▶ TASK GOAL: Every line in the records below that holds the word "материалов" is to be copied.

▶ DATA SUPPLIED:
/---
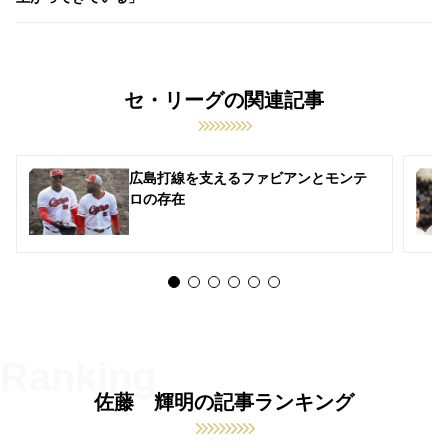
セ・リーグの関連記事
広島打線を支えるファビアンとモンテ
ロの存在
佐藤 輝明の記事ランキング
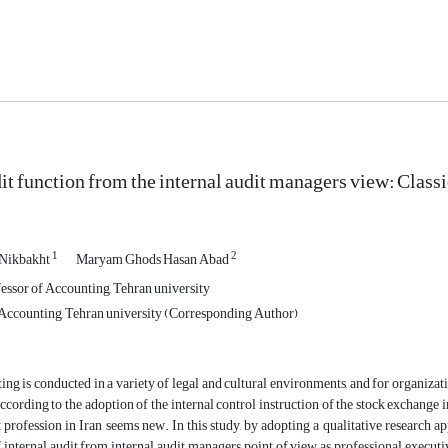
dit function from the internal audit managers view: Clas
1
2
Nikbakht
Maryam Ghods Hasan Abad
essor of Accounting, Tehran university
Accounting, Tehran university (Corresponding Author)
ting is conducted in a variety of legal and cultural environments, and for organizati
ccording to the adoption of the internal control instruction of the stock exchange 
t profession in Iran seems new. In this study, by adopting a qualitative research
 internal audit from internal audit managers point of view as professional executiv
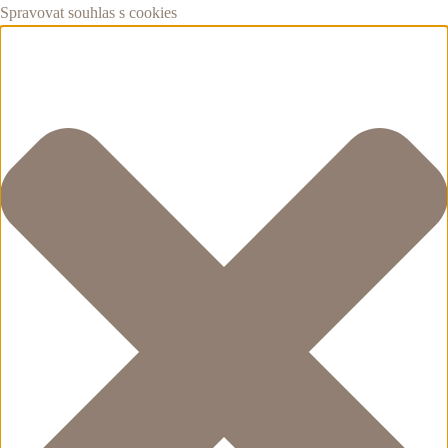
Spravovat souhlas s cookies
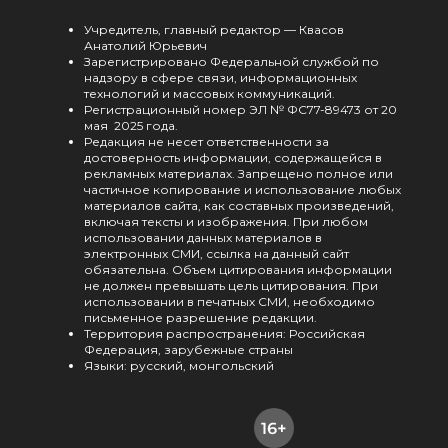
Учредитель, главный редактор — Квасов
Анатолий Юрьевич
Зарегистрировано Федеральной службой по
надзору в сфере связи, информационных
технологий и массовых коммуникаций.
Регистрационный номер ЭЛ № ФС77-89473 от 20
мая 2025 года.
Редакция не несет ответственности за
достоверность информации, содержащейся в
рекламных материалах. Запрещено полное или
частичное копирование и использование любых
материалов сайта, как составных произведений,
включая тексты и изображения. При любом
использовании данных материалов в
электронных СМИ, ссылка на данный сайт
обязательна. Объем цитирования информации
не должен превышать цель цитирования. При
использовании в печатных СМИ, необходимо
письменное разрешение редакции.
Территория распространения: Российская
Федерация, зарубежные страны
Языки: русский, монгольский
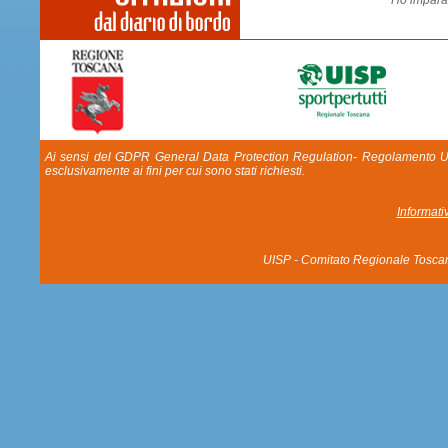
"Ho imparat
Ai sensi del GDPR General Data Protection Regulation- Regolamento UE 20
esclusivamente ai fini per cui sono stati richiesti.
Informati
UISP - Comitato Regionale Tosca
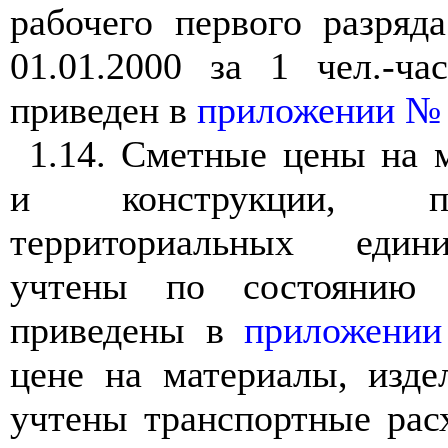
рабочего первого разряд
01.01.2000 за 1 чел.-ча
приведен в
приложении №
1.14. Сметные цены на 
и конструкции, п
территориальных един
учтены по состоянию 
приведены в
приложени
цене на материалы, изде
учтены транспортные рас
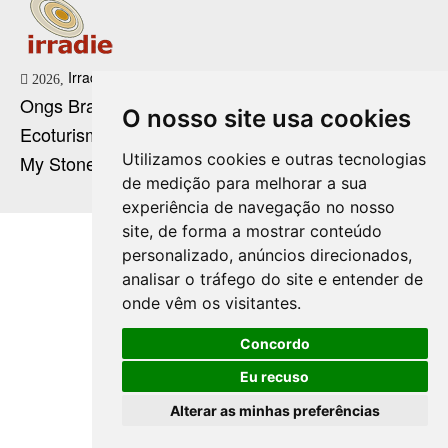
Irradie Marketing Digital
2026,
Ongs Brasil
O nosso site usa cookies
Ecoturismo no Brasil
Utilizamos cookies e outras tecnologias
My Stone Cristaloterapia
de medição para melhorar a sua
experiência de navegação no nosso
site, de forma a mostrar conteúdo
personalizado, anúncios direcionados,
analisar o tráfego do site e entender de
onde vêm os visitantes.
Concordo
Eu recuso
Alterar as minhas preferências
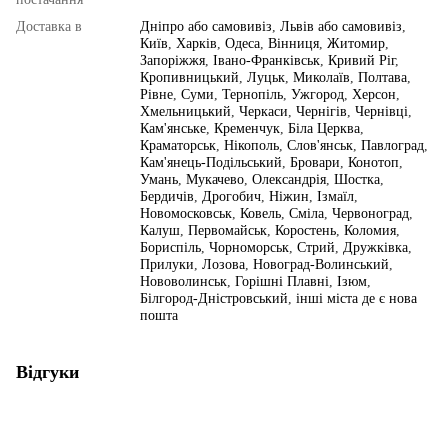
Доставка в
Дніпро або самовивіз
,
Львів або самовивіз
,
Київ
,
Харків
,
Одеса
,
Вінниця
,
Житомир
,
Запоріжжя
,
Івано-Франківськ
,
Кривий Ріг
,
Кропивницький
,
Луцьк
,
Миколаїв
,
Полтава
,
Рівне
,
Суми
,
Тернопіль
,
Ужгород
,
Херсон
,
Хмельницький
,
Черкаси
,
Чернігів
,
Чернівці
,
Кам'янське
,
Кременчук
,
Біла Церква
,
Краматорськ
,
Нікополь
,
Слов'янськ
,
Павлоград
,
Кам'янець-Подільський
,
Бровари
,
Конотоп
,
Умань
,
Мукачево
,
Олександрія
,
Шостка
,
Бердичів
,
Дрогобич
,
Ніжин
,
Ізмаїл
,
Новомосковськ
,
Ковель
,
Сміла
,
Червоноград
,
Калуш
,
Первомайськ
,
Коростень
,
Коломия
,
Бориспіль
,
Чорноморськ
,
Стрий
,
Дружківка
,
Прилуки
,
Лозова
,
Новоград-Волинський
,
Нововолинськ
,
Горішні Плавні
,
Ізюм
,
Білгород-Дністровський
,
інші міста де є нова
пошта
Відгуки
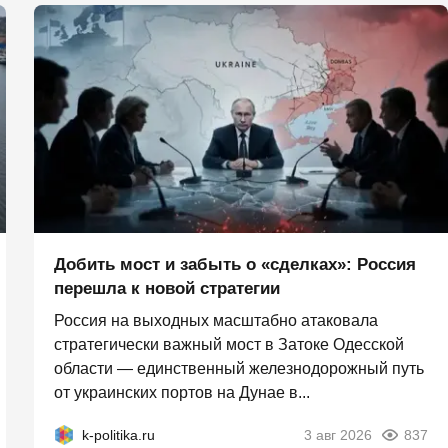
Добить мост и забыть о «сделках»: Россия
перешла к новой стратегии
Россия на выходных масштабно атаковала
стратегически важный мост в Затоке Одесской
области — единственный железнодорожный путь
от украинских портов на Дунае в...
k-politika.ru
3 авг 2026
837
\---
▶ YOUR RESPONSE:
материалов сайта, как составных произведений,
использовании данных материалов в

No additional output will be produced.